The Sirens showcases Potter’s most mature writing yet. His tone is robust yet crisp, weighted yet dancing. He bears his improvisatory toolkit most admirably, going from legato chains to piercing wails at the flip of a tunic. His panache is never hackneyed. This the seasoned Potter fan will already know. What separates his saxophonism on this album apart is its commitment to story arc. How appropriate he should pick a tale that survived for so long through oral preservation alone. In meshing these two “texts”—the spoken and the written, the improvised and the composed—he continues that tradition, cutting into it a rift of personal experience into which we are welcome to pour our own. And indeed, Potter structures these pieces as any good storyteller would: with introductions that hook us in and with characters that come and go as they would in real life. This is the magic of The Sirens: in mining a classic of world literature, Poptter frees its personages and places from the bondage we might expect of them. Led by motives as gnarled as the oldest roots, they wander, never lost as long as they are heard.

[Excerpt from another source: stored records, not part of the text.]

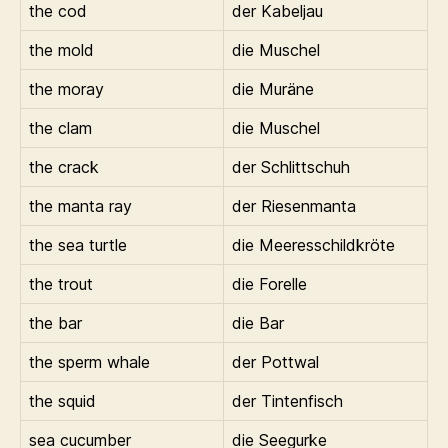
the cod
der Kabeljau
the mold
die Muschel
the moray
die Muräne
the clam
die Muschel
the crack
der Schlittschuh
the manta ray
der Riesenmanta
the sea turtle
die Meeresschildkröte
the trout
die Forelle
the bar
die Bar
the sperm whale
der Pottwal
the squid
der Tintenfisch
sea cucumber
die Seegurke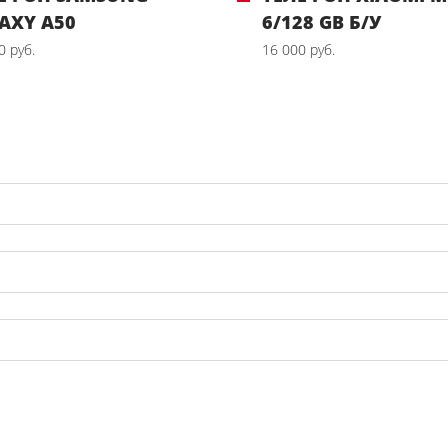
AXY A50
6/128 GB Б/У
0 руб.
16 000 руб.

Writing as I am in Ithaca (New York, that is), I cannot help but feel self-indulgent in loving this scintillatingly recorded disc. Its spacious, verdant music-making has as many tales to tell as there are people to hear them. Wherever ECM might take you, be sure to spend the night here at least once in your odyssey. Destined to be a classic.

(To hear samples of The Sirens, click here.)

3 thoughts on “Chris Potter: The Sirens (ECM 2258)

  1. This album has quickly become a personal favorite. I’m glad you reviewed it so quickly. “The Sirens”->”Penelope” gets me every time.